O acervo da MTV Brasil concentra registros históricos da história da música e da televisão. Para a música, muitas bandas que hoje são estouradas nas rádios pelo Brasil, como Jota Quest, Skank, Pitty, Raimundos, têm suas primeiras entrevistas registradas nos arquivos da MTV, quando as bandas tinham poucos anos ou até mesmo poucos meses de vida. Já para a televisão muitos nomes conhecidos e grandes profissionais (diretores, produtores, redatores e até estagiários) que estão em grandes emissoras de TV, como Astrid (Fontenelle) e Didi Wagner que estão no GNT, Marcos Mion na Record, Zeca Camargo que ficou 24 anos na Globo, André Vasco que foi estagiário e VJ na MTV e passou por emissoras como Band e SBT. Além das pessoas, muitas das coisas que vemos por aí hoje no audiovisual tiveram influência da MTV na questão de edição, trilhas sonoras, design gráfico, etc. Além de contribuir com a história da música nacional e da televisão, a MTV teve uma importância histórica na formação do público que cresceu com ela. Ela orientava sobre os riscos das DSTs e principalmente da AIDS que era muito forte nos anos 90, questões de como lidar com a violência, como votar direito, como lidar com os desafios da vida adulta, relacionamentos, emprego, meio ambiente… Ela conversava com o jovem de igual para igual.
Vocês já fizeram contato com o Grupo Abril (detentor do acervo da MTV Brasil) pra falar sobre o assunto? Eles já se posicionaram a respeito?
Não, as únicas informações que temos são de matérias publicadas em jornais como o Estadão, por exemplo, que fez uma reportagem sobre o acervo no ano passado. Até onde sabíamos é que o material estava sendo cuidado e que seria iniciado um processo de digitalização.
Como vocês acham que o material deve ser disponibilizado ao público? Youtube? Alguma espécie de museu virtual ou até mesmo físico?
Deveria ser disponibilizado via alguma plataforma de streaming para assistirmos os programas, aos acústicos, aos VMBs e aos clipes que nem no YouTube você encontra.
Vocês estariam dispostos a realizar esse trabalho de digitalização e organização do acervo?
Leandro: Particularmente sim, estaria disposto a realizar esse trabalho, lidar com algo que foi tão importante na minha formação intelectual.
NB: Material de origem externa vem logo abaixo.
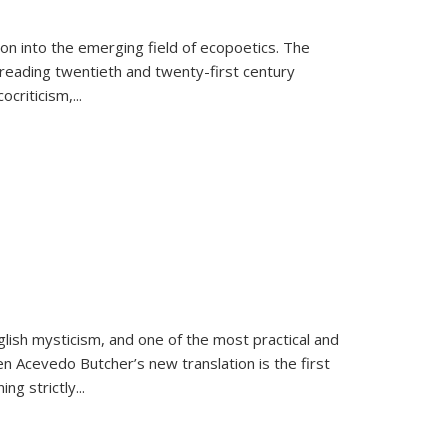
on into the emerging field of ecopoetics. The
eading twentieth and twenty-first century
criticism,...
lish mysticism, and one of the most practical and
en Acevedo Butcher’s new translation is the first
ing strictly
...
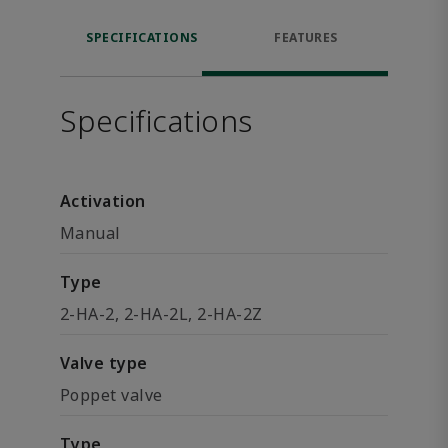
SPECIFICATIONS
FEATURES
Specifications
Activation
Manual
Type
2-HA-2, 2-HA-2L, 2-HA-2Z
Valve type
Poppet valve
Type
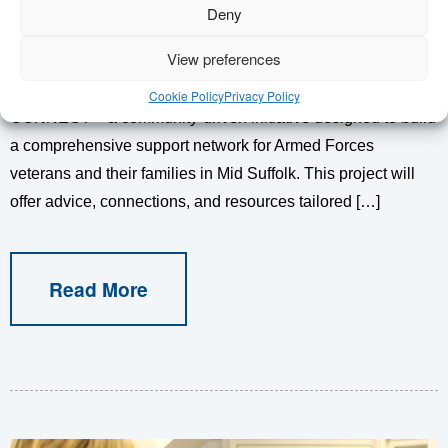
Deny
Exciting Announcement: Funding Secured for Veteran
View preferences
Connect We are delighted to announce we have received a
grant from the Veterans’ Foundation to launch VETERAN
Cookie Policy
Privacy Policy
CONNECT – a community-driven initiative designed to build
a comprehensive support network for Armed Forces
veterans and their families in Mid Suffolk. This project will
offer advice, connections, and resources tailored […]
Read More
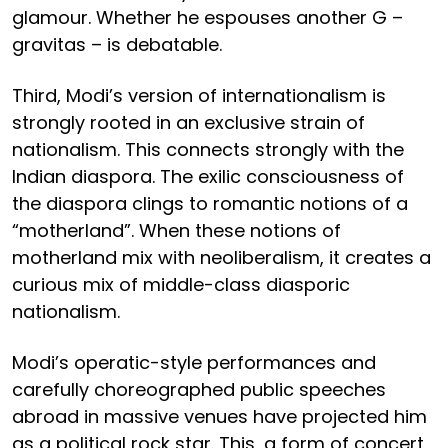
glamour. Whether he espouses another G –
gravitas – is debatable.
Third, Modi’s version of internationalism is
strongly rooted in an exclusive strain of
nationalism. This connects strongly with the
Indian diaspora. The exilic consciousness of
the diaspora clings to romantic notions of a
“motherland”. When these notions of
motherland mix with neoliberalism, it creates a
curious mix of middle-class diasporic
nationalism.
Modi’s operatic-style performances and
carefully choreographed public speeches
abroad in massive venues have projected him
as a political rock star. This, a form of concert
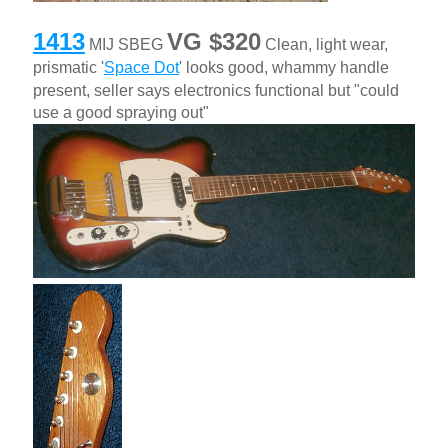
1413
VG $320
MIJ SBEG
Clean, light wear,
prismatic '
Space Dot
' looks good, whammy handle
present, seller says electronics functional but "could
use a good spraying out"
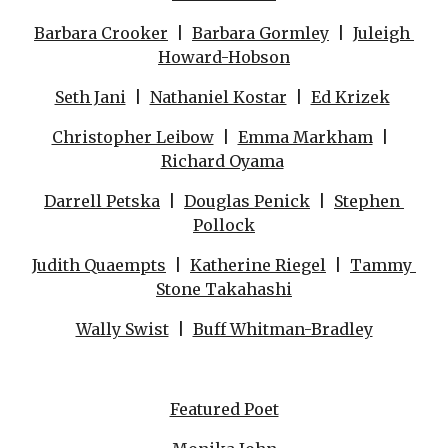
Barbara Crooker
  |  
Barbara Gormley
  |  
Juleigh 
Howard-Hobson
Seth Jani
  |  
Nathaniel Kostar
  |  
Ed Krizek
Christopher Leibow
  |  
Emma Markham
  |  
Richard Oyama
Darrell Petska
  |  
Douglas Penick
  |  
Stephen 
Pollock
Judith Quaempts
  |  
Katherine Riegel
  |  
Tammy 
Stone Takahashi
Wally Swist
  |  
Buff Whitman-Bradley
Featured Poet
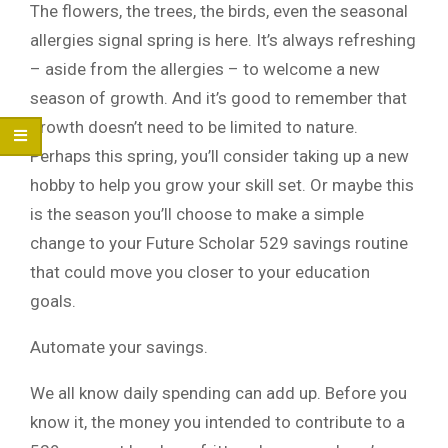
The flowers, the trees, the birds, even the seasonal
allergies signal spring is here. It’s always refreshing
– aside from the allergies – to welcome a new
season of growth. And it’s good to remember that
growth doesn’t need to be limited to nature.
Perhaps this spring, you’ll consider taking up a new
hobby to help you grow your skill set. Or maybe this
is the season you’ll choose to make a simple
change to your Future Scholar 529 savings routine
that could move you closer to your education
goals.
Automate your savings.
We all know daily spending can add up. Before you
know it, the money you intended to contribute to a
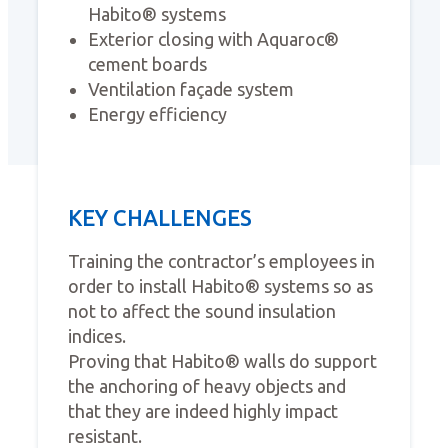
Habito® systems
Exterior closing with Aquaroc®
cement boards
Ventilation façade system
Energy efficiency
KEY CHALLENGES
Training the contractor’s employees in
order to install Habito® systems so as
not to affect the sound insulation
indices.
Proving that Habito® walls do support
the anchoring of heavy objects and
that they are indeed highly impact
resistant.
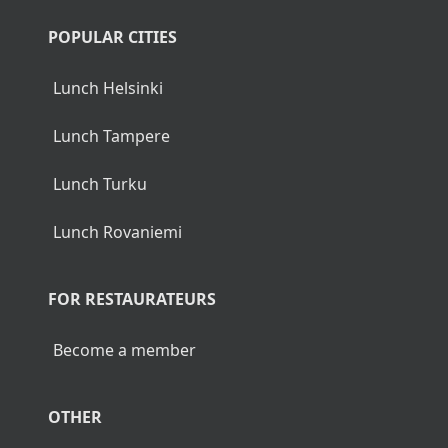
POPULAR CITIES
Lunch Helsinki
Lunch Tampere
Lunch Turku
Lunch Rovaniemi
FOR RESTAURATEURS
Become a member
OTHER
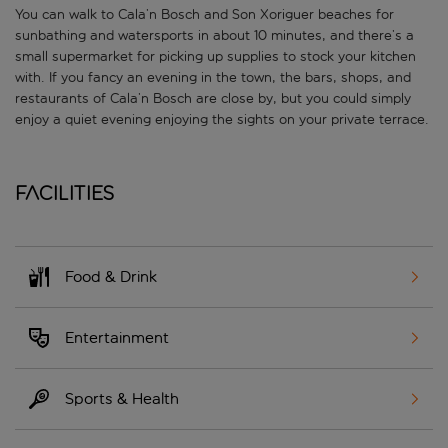
You can walk to Cala’n Bosch and Son Xoriguer beaches for
sunbathing and watersports in about 10 minutes, and there’s a
small supermarket for picking up supplies to stock your kitchen
with. If you fancy an evening in the town, the bars, shops, and
restaurants of Cala’n Bosch are close by, but you could simply
enjoy a quiet evening enjoying the sights on your private terrace.
Facilities
Food & Drink
Entertainment
Sports & Health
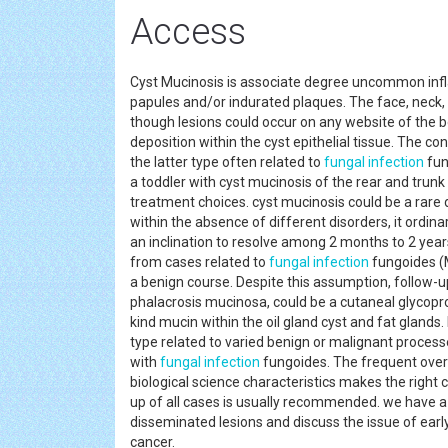
Access
Cyst Mucinosis is associate degree uncommon infla
papules and/or indurated plaques. The face, neck,
though lesions could occur on any website of the bo
deposition within the cyst epithelial tissue. The co
the latter type often related to
fungal
infection
fun
a toddler with cyst mucinosis of the rear and trunk 
treatment choices. cyst mucinosis could be a rare 
within the absence of different disorders, it ordin
an inclination to resolve among 2 months to 2 years.
from cases related to
fungal
infection
fungoides (M
a benign course. Despite this assumption, follow-up i
phalacrosis mucinosa, could be a cutaneal glycopro
kind mucin within the oil gland cyst and fat glands
type related to varied benign or malignant proces
with
fungal
infection
fungoides. The frequent overl
biological science characteristics makes the right 
up of all cases is usually recommended. we have a
disseminated lesions and discuss the issue of early
cancer.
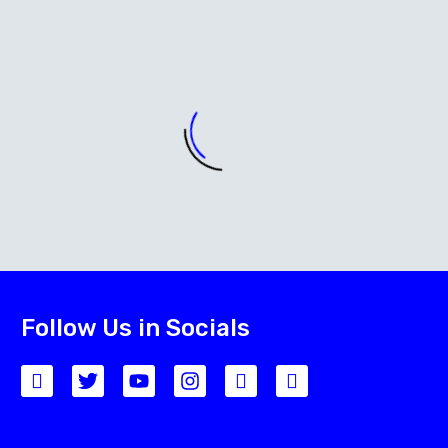
Follow Us in Socials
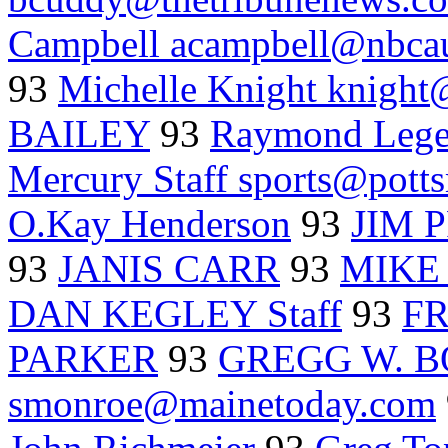
Campbell acampbell@nbca
93
Michelle Knight knight
BAILEY
93
Raymond Lege
Mercury Staff sports@pott
O.Kay Henderson
93
JIM 
93
JANIS CARR
93
MIKE 
DAN KEGLEY Staff
93
F
PARKER
93
GREGG W. B
smonroe@mainetoday.com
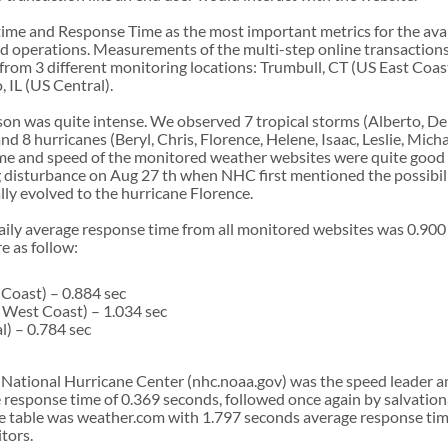
me and Response Time as the most important metrics for the avail
ased operations. Measurements of the multi-step online transactio
from 3 different monitoring locations: Trumbull, CT (US East Coas
 IL (US Central).
ason was quite intense. We observed 7 tropical storms (Alberto, D
nd 8 hurricanes (Beryl, Chris, Florence, Helene, Isaac, Leslie, Mich
time and speed of the monitored weather websites were quite good
g disturbance on Aug 27 th when NHC first mentioned the possibili
ly evolved to the hurricane Florence.
ily average response time from all monitored websites was 0.900 
e as follow:
 Coast) – 0.884 sec
 West Coast) – 1.034 sec
l) – 0.784 sec
 National Hurricane Center (nhc.noaa.gov) was the speed leader 
 response time of 0.369 seconds, followed once again by salvationa
he table was weather.com with 1.797 seconds average response ti
itors.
Porém, me faltam equipamentos e recursos para tal trabalho, mas se as empresas envolvidas com o acervo (Abril e Viacom) me convidarem, estaria disposto a ajudar de alguma forma.
Felipe: Acredito que pela distância não seria possível realizar esse trabalho, mas o que eu não faria pela MTV (risos)? Sei que estou disposto a fazer o possível pelo acervo.
Guilherme: Não possuo equipamentos e nem recursos para a digitalização, mas como fã da MTV gostaria de ajudar de alguma forma.